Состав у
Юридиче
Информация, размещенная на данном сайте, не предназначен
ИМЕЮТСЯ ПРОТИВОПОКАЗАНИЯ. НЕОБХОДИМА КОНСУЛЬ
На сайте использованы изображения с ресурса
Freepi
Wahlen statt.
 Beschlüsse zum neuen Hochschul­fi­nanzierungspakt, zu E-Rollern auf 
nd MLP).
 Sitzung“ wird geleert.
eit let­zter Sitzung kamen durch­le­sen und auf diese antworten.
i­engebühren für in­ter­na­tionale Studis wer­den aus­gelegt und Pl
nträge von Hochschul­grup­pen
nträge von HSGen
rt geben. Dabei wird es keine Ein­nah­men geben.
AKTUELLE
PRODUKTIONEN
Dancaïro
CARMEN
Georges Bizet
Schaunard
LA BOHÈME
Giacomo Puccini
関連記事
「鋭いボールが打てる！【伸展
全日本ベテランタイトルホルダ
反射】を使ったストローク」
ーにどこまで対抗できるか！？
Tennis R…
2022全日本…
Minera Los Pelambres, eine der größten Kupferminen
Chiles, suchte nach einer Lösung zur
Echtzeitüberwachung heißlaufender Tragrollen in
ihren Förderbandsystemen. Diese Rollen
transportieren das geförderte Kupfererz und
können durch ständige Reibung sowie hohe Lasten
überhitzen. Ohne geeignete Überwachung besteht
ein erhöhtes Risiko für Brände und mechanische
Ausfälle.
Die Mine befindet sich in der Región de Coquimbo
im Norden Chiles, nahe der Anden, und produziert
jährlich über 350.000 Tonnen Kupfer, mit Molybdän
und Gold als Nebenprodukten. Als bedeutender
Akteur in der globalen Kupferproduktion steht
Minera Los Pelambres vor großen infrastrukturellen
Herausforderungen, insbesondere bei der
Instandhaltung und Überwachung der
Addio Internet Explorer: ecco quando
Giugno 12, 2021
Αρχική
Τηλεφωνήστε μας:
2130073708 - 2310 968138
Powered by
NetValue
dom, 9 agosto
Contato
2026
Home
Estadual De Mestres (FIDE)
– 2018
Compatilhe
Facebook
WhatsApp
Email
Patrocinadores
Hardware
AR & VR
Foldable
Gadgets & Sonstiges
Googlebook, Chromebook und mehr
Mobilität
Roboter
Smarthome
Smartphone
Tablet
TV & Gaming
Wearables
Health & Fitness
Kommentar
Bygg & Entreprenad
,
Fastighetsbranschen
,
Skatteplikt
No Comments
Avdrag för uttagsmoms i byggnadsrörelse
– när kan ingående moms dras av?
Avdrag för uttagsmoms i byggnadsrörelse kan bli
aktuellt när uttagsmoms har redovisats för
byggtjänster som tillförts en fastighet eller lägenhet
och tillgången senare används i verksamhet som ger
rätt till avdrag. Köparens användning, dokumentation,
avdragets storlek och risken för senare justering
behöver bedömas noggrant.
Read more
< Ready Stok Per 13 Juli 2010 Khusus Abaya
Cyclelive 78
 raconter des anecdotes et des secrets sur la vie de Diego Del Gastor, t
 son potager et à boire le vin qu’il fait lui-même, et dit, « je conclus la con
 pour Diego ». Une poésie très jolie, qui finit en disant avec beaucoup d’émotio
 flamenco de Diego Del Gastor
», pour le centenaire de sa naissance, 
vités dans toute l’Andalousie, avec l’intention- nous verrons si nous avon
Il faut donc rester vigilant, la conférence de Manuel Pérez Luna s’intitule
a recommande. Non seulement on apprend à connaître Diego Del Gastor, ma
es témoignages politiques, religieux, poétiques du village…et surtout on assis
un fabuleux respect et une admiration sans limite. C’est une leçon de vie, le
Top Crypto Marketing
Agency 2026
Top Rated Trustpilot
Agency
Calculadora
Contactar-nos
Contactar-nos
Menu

§

* _Task_:
Repeat exactly the lines of the material above, taking the first line, the line with "transportieren das geförderte Kupfererz und", and every line between them.

* _Your solution_:
Состав у
Юридиче
Информация, размещенная на данном сайте, не предназначен
ИМЕЮТСЯ ПРОТИВОПОКАЗАНИЯ. НЕОБХОДИМА КОНСУЛЬ
На сайте использованы изображения с ресурса
Freepi
Wahlen statt.
 Beschlüsse zum neuen Hochschul­fi­nanzierungspakt, zu E-Rollern auf 
nd MLP).
 Sitzung“ wird geleert.
eit let­zter Sitzung kamen durch­le­sen und auf diese antworten.
i­engebühren für in­ter­na­tionale Studis wer­den aus­gelegt und Pl
nträge von Hochschul­grup­pen
nträge von HSGen
rt geben. Dabei wird es keine Ein­nah­men geben.
AKTUELLE
PRODUKTIONEN
Dancaïro
CARMEN
Georges Bizet
Schaunard
LA BOHÈME
Giacomo Puccini
関連記事
「鋭いボールが打てる！【伸展
全日本ベテランタイトルホルダ
反射】を使ったストローク」
ーにどこまで対抗できるか！？
Tennis R…
2022全日本…
Minera Los Pelambres, eine der größten Kupferminen
Chiles, suchte nach einer Lösung zur
Echtzeitüberwachung heißlaufender Tragrollen in
ihren Förderbandsystemen. Diese Rollen
transportieren das geförderte Kupfererz und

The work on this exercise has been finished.